Morgenpost Online: Was fliegt raus aus den Regalen?

Mandac: Das kann ich Ihnen noch nicht sagen.

Morgenpost Online: Wie ist bei Ihnen eigentlich das Jahr 2011 angelaufen?

Mandac: Wir sind insgesamt zufrieden mit dem Januar. Wir liegen in etwa auf dem Vorjahresniveau, und das war schon sehr gut.

Morgenpost Online: Was erwarten Sie für 2011 für den Konsum in Deutschland?

Mandac: Wegen des Nachlassens der Arbeitslosigkeit erwarte ich, dass der Binnenkonsum weiter anzieht. Menschen, die wieder einen Job bekommen, warten in der Regel etwa drei Monate ab, bevor sie sich sicher fühlen und sagen: Jetzt gehe ich mal wieder richtig einkaufen. Ich erwarte durchgängig durch alle Produktgruppen einen erfreulichen Anstieg der Nachfrage.

Morgenpost Online: Einige Experten sehen den privaten Verbrauch schon den Export als Konjunkturstütze ablösen.

Mandac: Der Handel ist tatsächlich wichtiger, als viele glauben. Schon jetzt macht der reine Einzelhandel fast 20 Prozent am Bruttoinlandsprodukt aus, der gesamte private Konsum liegt bei etwa 60 Prozent. Damit haben wir schon eine sehr hohe Relevanz für die deutsche Konjunktur und ihre Arbeitsplätze – auch für die in der Industrie. Denn was wir nicht verkaufen, muss unser Partner Industrie gar nicht erst produzieren. Aber trotz der guten Stimmung glaube ich nicht, dass sich die Deutschen jetzt plötzlich nach Art der Amerikaner hoch verschulden, um wie wild einzukaufen. Ich erwarte eher, dass die Deutschen im vernünftigen Rahmen ein paar Euro zusätzlich im Konsum lassen werden. Und das kommt uns natürlich zugute.

Morgenpost Online: Kann ein Unternehmenschef eine Frauenquote befürworten?

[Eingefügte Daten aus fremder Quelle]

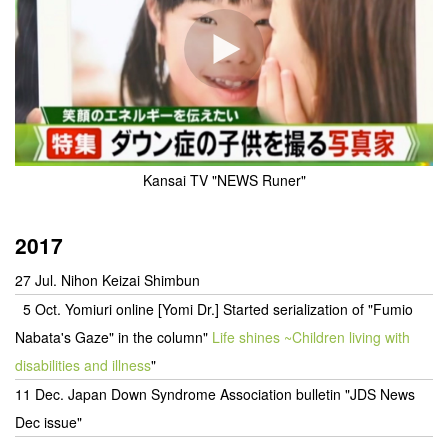
Kansai TV "NEWS Runer"
2017
27 Jul. Nihon Keizai Shimbun
5 Oct. Yomiuri online [Yomi Dr.] Started serialization of "Fumio
Nabata's Gaze" in the column
"
Life shines ~Children living with
disabilities and illness
"
11 Dec. Japan Down Syndrome Association bulletin "JDS News
Dec issue"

Mandac: Der Kaufhof ist beim Thema Frauen in Führungspositionen schon heute in der Branche vorbildlich: Wir liegen hier bei knapp 30 Prozent. Und wir werden im Rahmen einer internen Selbstverpflichtung den Anteil von Frauen in Führungspositionen zudem weiter steigern. Allerdings haben wir keine Pläne zur Einführung einer Frauenquote.